When Section 105(h) was enacted, its nondiscrimination testing applied solely to self-funded plans. Under the Patient Protection and Affordable Care Act (ACA), Section 105(h) also applies to fully insured, non-grandfathered plans. However, in late 2010, the government delayed enforcement of Section 105(h) against fully insured, non-grandfathered plans until the first plan year beginning after regulations are issued. To date, no regulations have been issued so there is currently no penalty for noncompliance.
Practically speaking, if a plan treats all employees the same, then it is unlikely that the plan will fail Section 105(h) nondiscrimination testing. What Is a Self-Insured Medical Reimbursement Plan?
Section 105(h) applies to a “self-funded medical reimbursement plan,” which is an employer plan to reimburse employees for medical care expenses listed under Code Section 213(d) for which reimbursement is not provided under a policy of accident or health insurance.

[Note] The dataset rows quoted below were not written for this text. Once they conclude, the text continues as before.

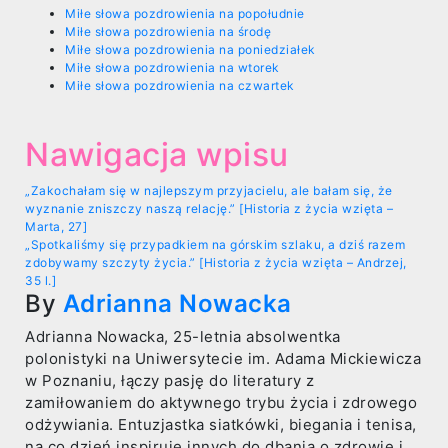
Miłe słowa pozdrowienia na popołudnie
Miłe słowa pozdrowienia na środę
Miłe słowa pozdrowienia na poniedziałek
Miłe słowa pozdrowienia na wtorek
Miłe słowa pozdrowienia na czwartek
Nawigacja wpisu
„Zakochałam się w najlepszym przyjacielu, ale bałam się, że
wyznanie zniszczy naszą relację.” [Historia z życia wzięta –
Marta, 27]
„Spotkaliśmy się przypadkiem na górskim szlaku, a dziś razem
zdobywamy szczyty życia.” [Historia z życia wzięta – Andrzej,
35 l.]
By
Adrianna Nowacka
Adrianna Nowacka, 25-letnia absolwentka
polonistyki na Uniwersytecie im. Adama Mickiewicza
w Poznaniu, łączy pasję do literatury z
zamiłowaniem do aktywnego trybu życia i zdrowego
odżywiania. Entuzjastka siatkówki, biegania i tenisa,
na co dzień inspiruje innych do dbania o zdrowie i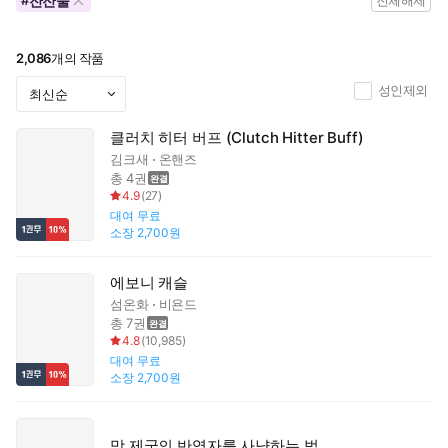
잔잔물
#
전체해제
2,086
개의 작품
성인제외
클러치 히터 버프 (Clutch Hitter Buff)
김크새
온핸즈
총 4권
4.9
(
27
)
대여
무료
소장
2,700원
에보니 캐슬
섬온화
비욘드
총 7권
4.8
(
10,985
)
대여
무료
소장
2,700원
망 제국의 반역자를 사냥하는 법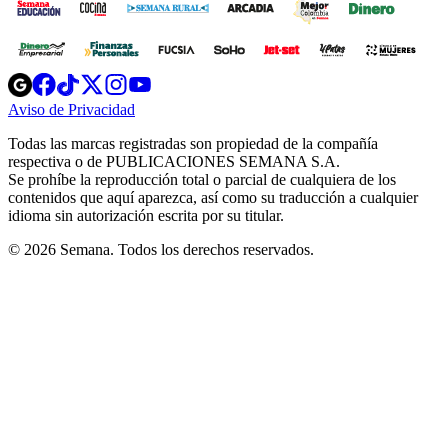
Opens
Opens
Opens
Opens
Opens
in
in
in
in
in
Aviso de Privacidad
Opens
new
new
new
new
new
in
window
window
window
window
window
Todas las marcas registradas son propiedad de la compañía
new
respectiva o de PUBLICACIONES SEMANA S.A.
window
Se prohíbe la reproducción total o parcial de cualquiera de los
contenidos que aquí aparezca, así como su traducción a cualquier
idioma sin autorización escrita por su titular.
© 2026 Semana. Todos los derechos reservados.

Common self-funded medical reimbursement plans are self-funded major medical plans, health reimbursement arrangements (HRAs), and medical expense reimbursement plans (MERPs). Many employers who sponsor an insured plan may also have a self-funded plan; that self-funded plan is subject to the Section 105 non-discrimination rules. For example, many employers offer a fully insured major medical plan that is integrated with an HRA to reimburse expenses incurred before a participant meets the plan deductible. What If the Self-Insured Medical Reimbursement Plan Is Offered Under a Cafeteria Plan?
A self-funded medical reimbursement plan (self-funded plan) can be offered outside of a cafeteria plan or under a cafeteria plan. Section 105(h) nondiscrimination testing applies in both cases.
Regardless of grandfathered status, if the self-funded plan is offered under a cafeteria plan and allows employees to pay premiums on a pre-tax basis, then the plan is still subject to the Section 125 nondiscrimination rules. The cafeteria plan rules affect whether contributions are taxable; if contributions are taxable, then the Section 105(h) rules do not apply. What Is the Purpose of Nondiscrimination Testing?
Congress permits self-funded medical reimbursement plans to provide tax-free benefits. However, Congress wanted employers to provide these tax-free benefits to their regular employees, not just to their executives. Nondiscrimination testing is designed to encourage employers to provide benefits to their employees in a way that does not discriminate in favor of employees who are highly paid or high ranking.
If a plan fails the nondiscrimination testing, the regular employees will not lose the tax benefits of the self-funded medical reimbursement plan and the plan will not be invalidated. However, highly paid or high ranking employees may be adversely affected if the plan fails testing. What Are the Two Nondiscrimination Tests?
The two nondiscrimination tests are the Eligibility Test and Benefits Test.
The Eligibility Test answers the basic question of whether there are enough regular employees benefitting from the plan. Section 105(h) provides three ways of passing the Eligibility Test:
The 70% Test – 70 percent or more of all employees benefit under the plan.
The 70% / 80% Test – At least 70 percent of employees are eligible under the plan and at least 80 percent or more of those eligible employees participate in the plan.
The Nondiscriminatory Classification Test – Employees qualify for the plan under a classification set up by the employer that is found by the IRS not to be discriminatory in favor of highly compensated individuals.
The Benefits Test answers the basic question of whether all participants are eligible for the same benefits.